Butantan contesta Prefeitura e diz que menor rendimento das doses é prática incorreta na extração

Por Heloísa Taveira | da Redação
| Tempo de leitura: 2 min
Divulgação/Instituto Butantan
Instituto Butantan nega que frascos tenham sido envazados com doses a menos
Instituto Butantan nega que frascos tenham sido envazados com doses a menos

Nessa segunda-feira, 3, a Prefeitura de Franca afirmou que os últimos sete lotes da Coronavac recebidos pelo Governo do Estado de São Paulo vieram com os frascos contendo menos doses do que o total previsto e, consequentemente, prejudicou o andamento da vacinação.

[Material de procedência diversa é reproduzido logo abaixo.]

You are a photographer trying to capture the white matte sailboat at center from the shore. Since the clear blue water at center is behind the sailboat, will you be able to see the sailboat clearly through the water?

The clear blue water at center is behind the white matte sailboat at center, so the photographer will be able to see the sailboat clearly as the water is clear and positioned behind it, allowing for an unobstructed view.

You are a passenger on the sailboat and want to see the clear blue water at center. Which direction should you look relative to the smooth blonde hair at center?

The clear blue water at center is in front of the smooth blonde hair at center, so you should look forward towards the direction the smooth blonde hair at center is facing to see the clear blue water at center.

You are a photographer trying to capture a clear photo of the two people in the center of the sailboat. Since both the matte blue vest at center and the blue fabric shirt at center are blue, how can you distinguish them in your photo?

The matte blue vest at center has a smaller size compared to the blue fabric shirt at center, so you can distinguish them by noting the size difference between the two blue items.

O Instituto Butantan, no entanto, garantiu que o volume dos frascos permanece o mesmo - 5,7 ml - e que o relato se trata de uma falha na hora da extração das doses pelos vacinadores.

O conteúdo presente nas ampolas é o suficiente para a aplicação de 10 doses, ainda assim, com sobra de 0,2 ml por unidade. O Butantan afirmou que investigações foram feitas e a conclusão é que o menor rendimento da vacina se trata de uma prática incorreta no momento do uso das doses.

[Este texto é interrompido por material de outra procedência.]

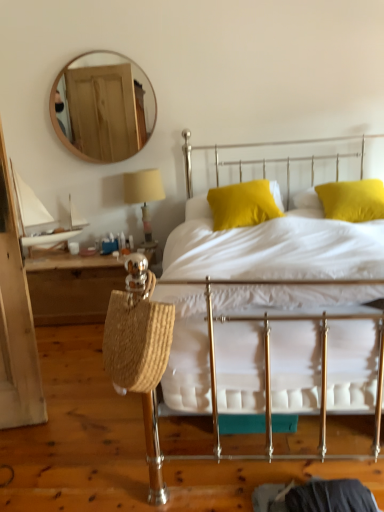 What do you see at coordinates (242, 204) in the screenshot?
I see `yellow fabric pillow at center, which is counted as the 2th pillow, starting from the right` at bounding box center [242, 204].

What is the approximate width of white cotton bed at center?

It is 2.23 meters.

What do you see at coordinates (257, 281) in the screenshot? I see `white cotton bed at center` at bounding box center [257, 281].

Image resolution: width=384 pixels, height=512 pixels. What do you see at coordinates (353, 200) in the screenshot? I see `matte yellow pillow at upper right, which is the 2th pillow in left-to-right order` at bounding box center [353, 200].

Where is `woven straw bag at left`? woven straw bag at left is located at coordinates (73, 287).

How different are the orientations of woven straw bag at left and beige fabric lampshade at upper center in degrees?

1.03 degrees separate the facing orientations of woven straw bag at left and beige fabric lampshade at upper center.

In the scene shown: Are woven straw bag at left and beige fabric lampshade at upper center located far from each other?

woven straw bag at left is near beige fabric lampshade at upper center, not far away.

From a real-world perspective, is woven straw bag at left positioned above or below beige fabric lampshade at upper center?

woven straw bag at left is below beige fabric lampshade at upper center.

Can you confirm if woven straw bag at left is positioned to the left of beige fabric lampshade at upper center?

Yes, woven straw bag at left is to the left of beige fabric lampshade at upper center.

From the picture: Considering the sizes of objects yellow fabric pillow at center, which is counted as the 2th pillow, starting from the right, and white cotton bed at center in the image provided, who is shorter, yellow fabric pillow at center, which is counted as the 2th pillow, starting from the right, or white cotton bed at center?

With less height is yellow fabric pillow at center, which is counted as the 2th pillow, starting from the right.

Is yellow fabric pillow at center, which is counted as the 2th pillow, starting from the right, far away from white cotton bed at center?

No, yellow fabric pillow at center, which is counted as the 2th pillow, starting from the right, is not far away from white cotton bed at center.

Which is behind, yellow fabric pillow at center, which is counted as the 2th pillow, starting from the right, or white cotton bed at center?

Answer: yellow fabric pillow at center, which is counted as the 2th pillow, starting from the right, is more distant.

Is white cotton bed at center positioned beyond the bounds of matte yellow pillow at upper right, which is the 2th pillow in left-to-right order?

white cotton bed at center lies outside matte yellow pillow at upper right, which is the 2th pillow in left-to-right order,'s area.

From a real-world perspective, is white cotton bed at center located beneath matte yellow pillow at upper right, which is the 2th pillow in left-to-right order?

Correct, in the physical world, white cotton bed at center is lower than matte yellow pillow at upper right, which is the 2th pillow in left-to-right order.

“Todas as notificações recebidas pelo instituto até o momento relatando suposto rendimento menor das ampolas foram devidamente investigadas, e identificou-se, em todos os casos, prática incorreta na extração das doses nos serviços de vacinação. Portanto, não se trata de falha nos processos de produção ou liberação dos lotes pelo Butantan”, disse o instituto à reportagem do GCN.

De acordo com a Prefeitura, o último lote recebido antes do início da vacinação dos idosos com 62 anos previa um rendimento de 2.520 doses, mas rendeu de fato apenas 2.229, ou seja, 291 doses a menos. O Butantan afirmou que “é importante que os profissionais de saúde estejam capacitados para aspiração correta de cada frasco-ampola, além de usar seringas e agulhas adequadas, para não haver desperdício”.

Um dos motivos para esses eventuais desperdícios pode ser caracterizado pelo tipo de seringa utilizada na vacinação. Seringas de volumes superiores, como de 3ml ou 5ml, podem gerar dificuldades técnicas para visualizar o volume aspirado. Outro fator importante é a posição correta do frasco e da seringa no momento da aspiração.